Jonathan Safran Foer est connu comme romancier. Notamment pour Incroyablement fort et extrêmement prèsl'un des grands romans sur le 11 septembre. Mais ce samedi de décembre, dans son hôtel du boulevard Raspail, c'est un jeune essayiste de Brooklyn qui se présente. Moins drôle que son écriture, mais tout aussi élégant, polo noir, barbe taillée, il a à son crédit trois ans de recherches sur le système américain de production de la viande, pour écrire Eating Animals. Il s'est introduit clandestinement dans des fermes industrielles, a voyagé dans tout le pays pour aller essayer de parler aux tortionnaires de dindes, aux activistes de PETA, ou encore à Frank Reese, «dernier petit éleveur de volailles». Best-seller aux Etats-Unis, en Italie et en Allemagne, Faut-il manger les animaux? en français est publié ce mois-ci. A mi-chemin entre l'essai et le récit.

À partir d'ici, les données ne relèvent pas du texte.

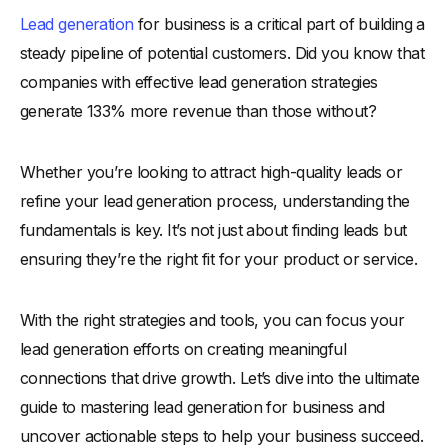
Lead generation
for business is a critical part of building a
Why Are Lead Generation Efforts Important?
steady pipeline of potential customers. Did you know that
-
1. Driving Consistent Business Growth
companies with effective lead generation strategies
-
2. Building a Strong Sales Pipeline
generate 133% more revenue than those without?
-
3. Focusing on High-Quality Leads
-
4. Enhancing Marketing ROI
Whether you’re looking to attract high-quality leads or
-
5. Strengthening Customer Relationships
refine your lead generation process, understanding the
-
6. Gaining a Competitive Edge
fundamentals is key. It’s not just about finding leads but
-
7. Adapting to Market Trends
ensuring they’re the right fit for your product or service.
What Is the Lead Generation Process?
With the right strategies and tools, you can focus your
-
1. Understanding Your Target Audience
lead generation efforts on creating meaningful
-
2. Creating a Lead Magnet
connections that drive growth. Let’s dive into the ultimate
-
3. Driving Traffic to Your Lead Capture Channels
guide to mastering lead generation for business and
-
4. Capturing Lead Information Effectively
uncover actionable steps to help your business succeed.
-
5. Qualifying Leads for Sales Readiness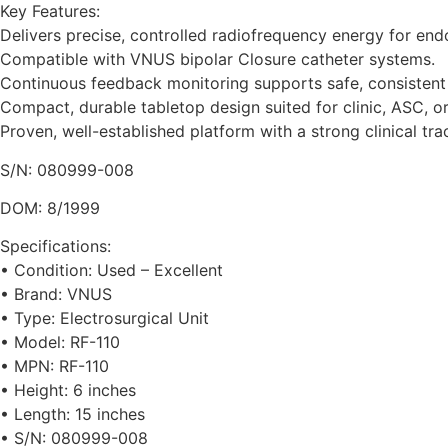
Key Features:
Delivers precise, controlled radiofrequency energy for end
Compatible with VNUS bipolar Closure catheter systems.
Continuous feedback monitoring supports safe, consistent 
Compact, durable tabletop design suited for clinic, ASC, or
Proven, well-established platform with a strong clinical tra
S/N: 080999-008
DOM: 8/1999
Specifications:
• Condition: Used – Excellent
• Brand: VNUS
• Type: Electrosurgical Unit
• Model: RF-110
• MPN: RF-110
• Height: 6 inches
• Length: 15 inches
• S/N: 080999-008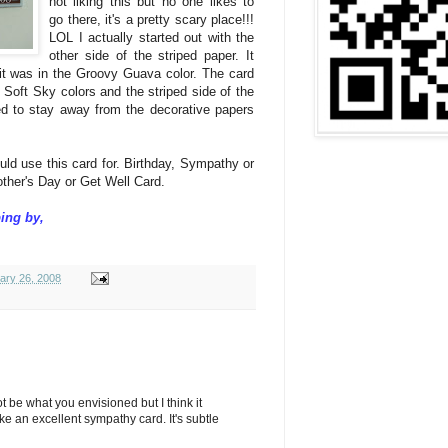
not liking this but no one likes to
go there, it's a pretty scary place!!!
LOL I actually started out with the
other side of the striped paper. It
d it was in the Groovy Guava color. The card
Soft Sky colors and the striped side of the
eed to stay away from the decorative papers
uld use this card for. Birthday, Sympathy or
other's Day or Get Well Card.
ing by,
ary 26, 2008
 not be what you envisioned but I think it
e an excellent sympathy card. It's subtle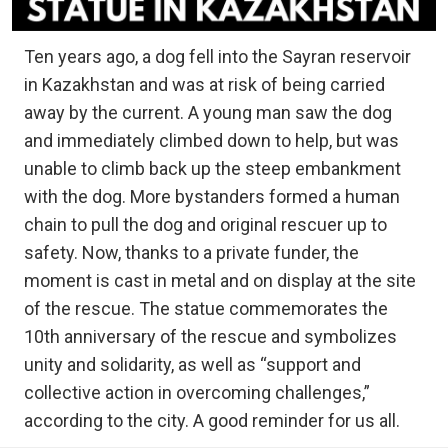
Ten years ago, a dog fell into the Sayran reservoir
in Kazakhstan and was at risk of being carried
away by the current. A young man saw the dog
and immediately climbed down to help, but was
unable to climb back up the steep embankment
with the dog. More bystanders formed a human
chain to pull the dog and original rescuer up to
safety. Now, thanks to a private funder, the
moment is cast in metal and on display at the site
of the rescue. The statue commemorates the
10th anniversary of the rescue and symbolizes
unity and solidarity, as well as “support and
collective action in overcoming challenges,”
according to the city. A good reminder for us all.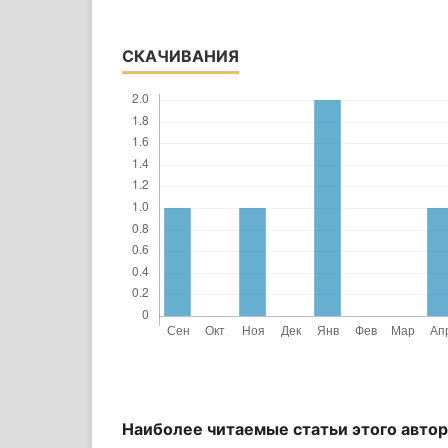
СКАЧИВАНИЯ
Наиболее читаемые статьи этого автор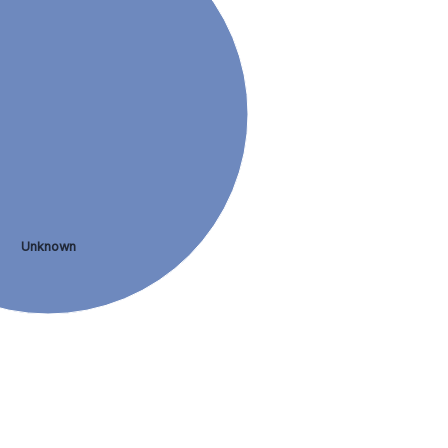
Unknown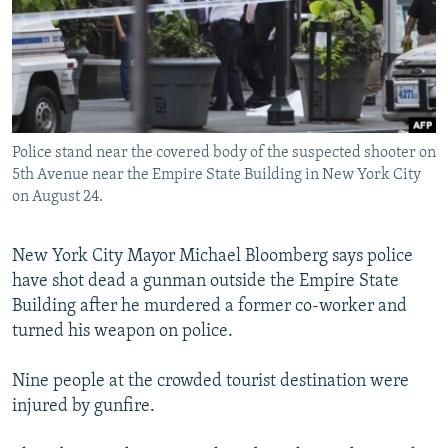
NEWSLETTERS
SERBIA
RFE/RL INVESTIGATES
PODCASTS
SCHEMES
WIDER EUROPE BY RIKARD JOZWIAK
SHARE TIPS SECURELY
SYSTEMA
THE RUNDOWN
MAJLIS
BYPASS BLOCKING
Police stand near the covered body of the suspected shooter on
ABOUT RFE/RL
5th Avenue near the Empire State Building in New York City
CONTACT US
on August 24.
Subscribe
New York City Mayor Michael Bloomberg says police
have shot dead a gunman outside the Empire State
FOLLOW US
Building after he murdered a former co-worker and
turned his weapon on police.
Nine people at the crowded tourist destination were
injured by gunfire.
All RFE/RL sites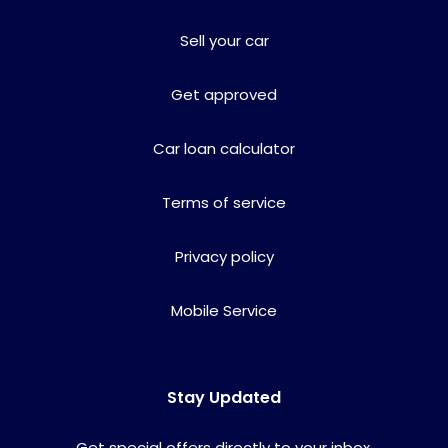
Sell your car
Get approved
Car loan calculator
Terms of service
Privacy policy
Mobile Service
Stay Updated
Get special offers directly to your inbox.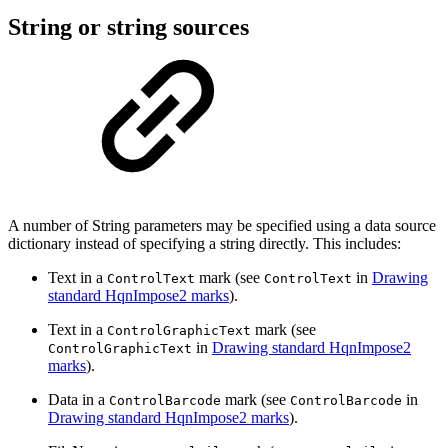
String or string sources
A number of String parameters may be specified using a data source
dictionary instead of specifying a string directly. This includes:
Text in a
mark (see
in
Drawing
ControlText
ControlText
standard HqnImpose2 marks
).
Text in a
mark (see
ControlGraphicText
in
Drawing standard HqnImpose2
ControlGraphicText
marks
).
Data in a
mark (see
in
ControlBarcode
ControlBarcode
Drawing standard HqnImpose2 marks
).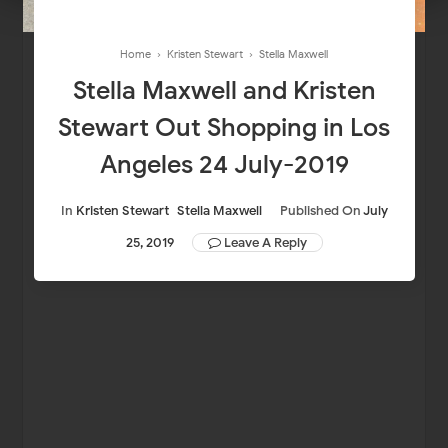
Home
›
Kristen Stewart
›
Stella Maxwell
Stella Maxwell and Kristen
Stewart Out Shopping in Los
Angeles 24 July-2019
In
Kristen Stewart
Stella Maxwell
Published On
July
25, 2019
Leave A Reply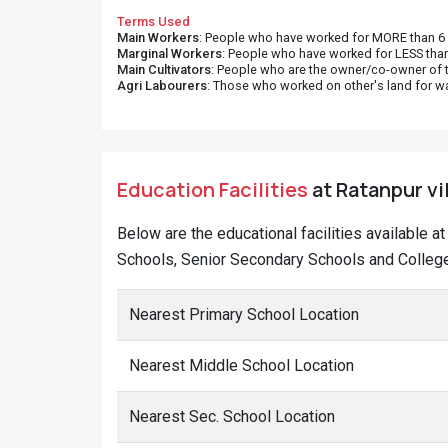
Terms Used
Main Workers
: People who have worked for MORE than 6 m
Marginal Workers
: People who have worked for LESS than
Main Cultivators
: People who are the owner/co-owner of t
Agri Labourers
: Those who worked on other's land for w
Education Facilities
at Ratanpur vil
Below are the educational facilities available a
Schools, Senior Secondary Schools and Colleges
Nearest Primary School Location
Nearest Middle School Location
Nearest Sec. School Location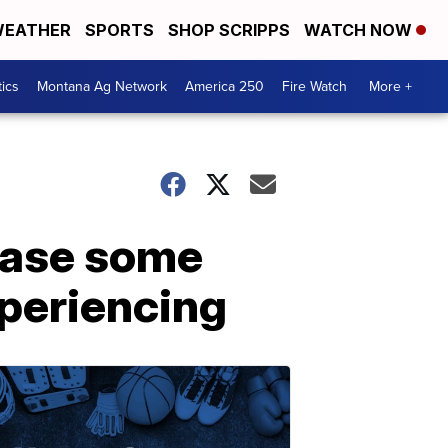
EATHER
SPORTS
SHOP SCRIPPS
WATCH NOW
tics
Montana Ag Network
America 250
Fire Watch
More +
ease some
periencing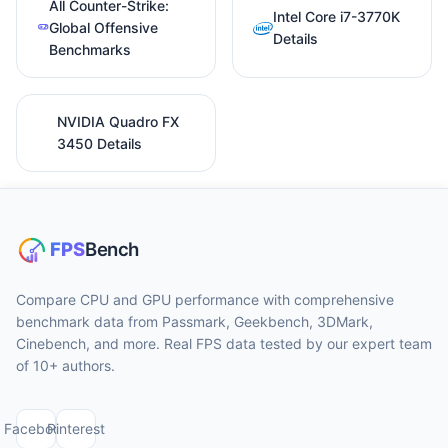
All Counter-Strike:
Intel Core i7-3770K
Global Offensive
Details
Benchmarks
NVIDIA Quadro FX
3450 Details
Compare CPU and GPU performance with comprehensive
benchmark data from Passmark, Geekbench, 3DMark,
Cinebench, and more. Real FPS data tested by our expert team
of 10+ authors.
Facebook
Pinterest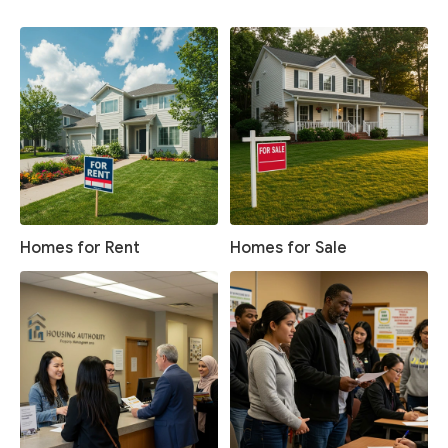
Homes for Rent
Homes for Sale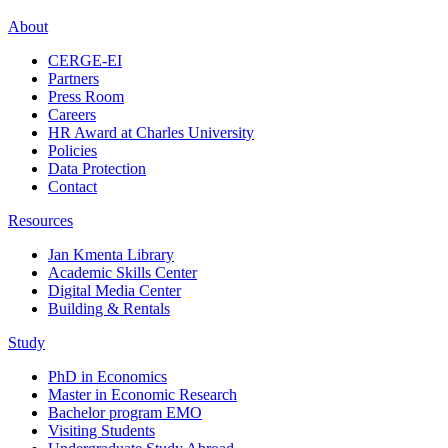
About
CERGE-EI
Partners
Press Room
Careers
HR Award at Charles University
Policies
Data Protection
Contact
Resources
Jan Kmenta Library
Academic Skills Center
Digital Media Center
Building & Rentals
Study
PhD in Economics
Master in Economic Research
Bachelor program EMO
Visiting Students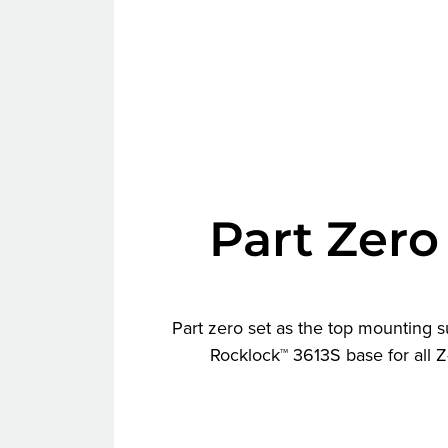
Part Zero
Part zero set as the top mounting s
Rocklock™ 3613S base for all 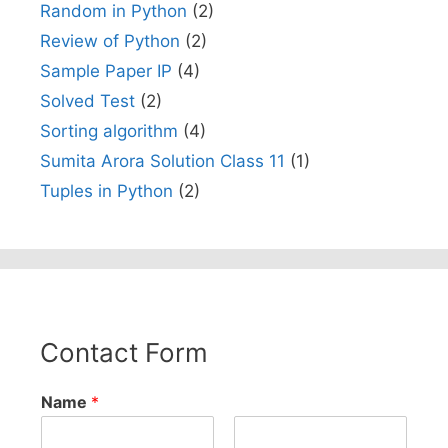
Random in Python
(2)
Review of Python
(2)
Sample Paper IP
(4)
Solved Test
(2)
Sorting algorithm
(4)
Sumita Arora Solution Class 11
(1)
Tuples in Python
(2)
Contact Form
Name
*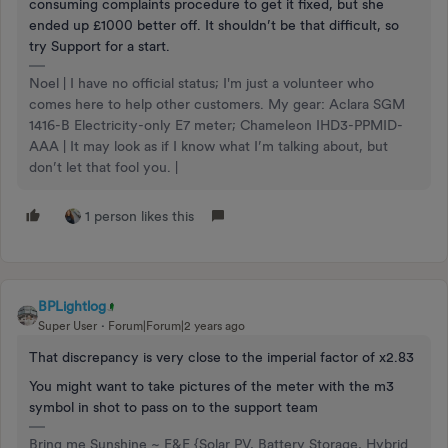
consuming complaints procedure to get it fixed, but she
ended up £1000 better off. It shouldn’t be that difficult, so
try Support for a start.
Noel | I have no official status; I'm just a volunteer who
comes here to help other customers. My gear: Aclara SGM
1416-B Electricity-only E7 meter; Chameleon IHD3-PPMID-
AAA | It may look as if I know what I’m talking about, but
don’t let that fool you. |
1 person likes this
BPLightlog
Super User
Forum|Forum|2 years ago
That discrepancy is very close to the imperial factor of x2.83
You might want to take pictures of the meter with the m3
symbol in shot to pass on to the support team
Bring me Sunshine ~ E&E {Solar PV, Battery Storage, Hybrid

Pour le fond, Jonathan  Safran Foer s'aventure sur le même terrain que quantité de documentaires déjà produits sur le sujet. Il y met cependant son talent d'écrivain, son humour. Vous n'aurez jamais trouvé les dindes aussi malheureuses que sous sa plume. Surtout, il y mêle les réflexions de philosophes ayant exploré notre rapport aux animaux pour nous montrer que la torture des animaux (avérée dans le système industriel actuel) ne fait pas de tort qu'aux animaux eux-mêmes. Mais aux hommes aussi. A notre santé, et à ce que nous sommes.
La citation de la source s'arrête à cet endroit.